In that case, Miller and the other two people -- who pleaded guilty and have been sentenced -- sealed portions of the drugs in “noodle cups” and “dried noodle packages”, the court heard.
Police also installed hidden cameras at the Ramsay St property, which captured 1kg blocks of drugs being dead-dropped at the property before being repackaged.
Miller pleaded guilty and District Court Judge Andrew Scotting sentenced the ex Olympian last month but ordered he serve no more time in jail.
The swimmer’s lawyer, Greg Goold, said Miller will reunite with his family and continue his studies for a degree in building and construction, which he began in prison, while also looking for a job.
“Given that Judge Scotting regarded him as a model prisoner who utilised his time in custody to realise his mistakes and advance his opportunities upon release it’s appropriate that he has received his parole and I am hopeful that he will move forward as a contributing member of the community,” Mr Goold said.

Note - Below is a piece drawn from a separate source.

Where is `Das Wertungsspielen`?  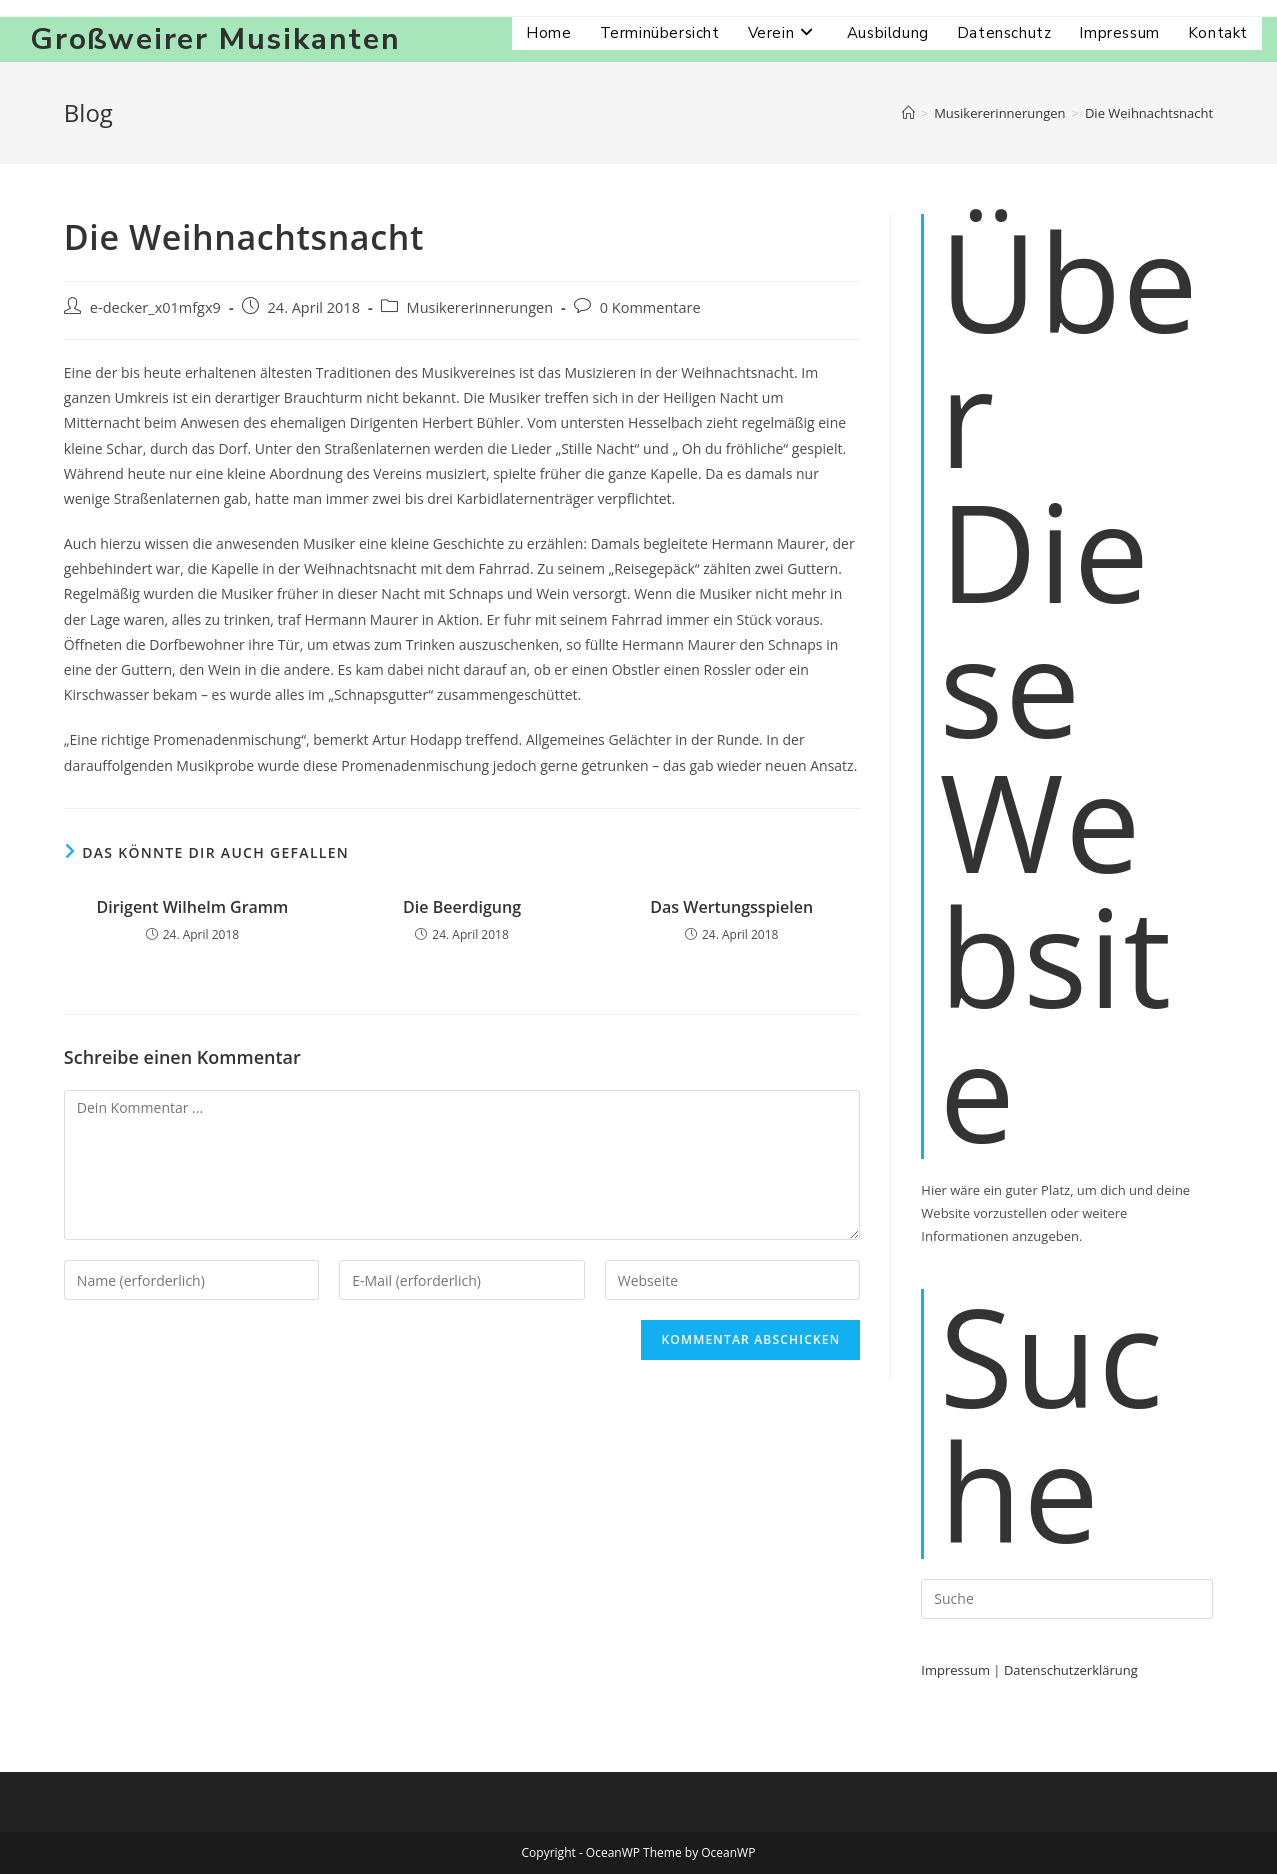 Das Wertungsspielen is located at coordinates (731, 907).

“I think his prospects are good if he can stay away from drugs which was his fallback when things became overwhelming in his life,” Mr Goold said.
The court heard Miller had been abstinent from drugs while in jail.
But Judge Scotting also accepted that Miller’s post Olympic mental troubles -- which included depression and anxiety -- had contributed to his offending and that he would likely not reoffend.
The court heard a psychiatrist diagnosed the ex Olympian with a depressive illness that is common to elite athletes when their sporting careers end.
Miller’s affidavit also said his mental state was on a downward trajectory even as his career was taking off.
He felt “separation from family and friends difficult” while living as a young man at the Australian Institute of Sport in Canberra while “pursuing glory for his country came at an expense of everything else in his life”, the court heard.
This was compounded by the fact that Miller finished second to Russian Denis Pankratov in controversial circumstances in the 100m butterfly final at the 1996 Olympics.
“He felt shattered to the extent that his life was ruined,” Mr Goold said.
The common threat was that when stress emerged in Miller’s life, which included when his various business ventures failed, he turned to drugs, Mr Goold told the court.
In the time since, Miller has served multiple stints in jail for drug offences and became involved in the sex industry to the extent that he set up an escort referral agency from an office in the Sydney CBD.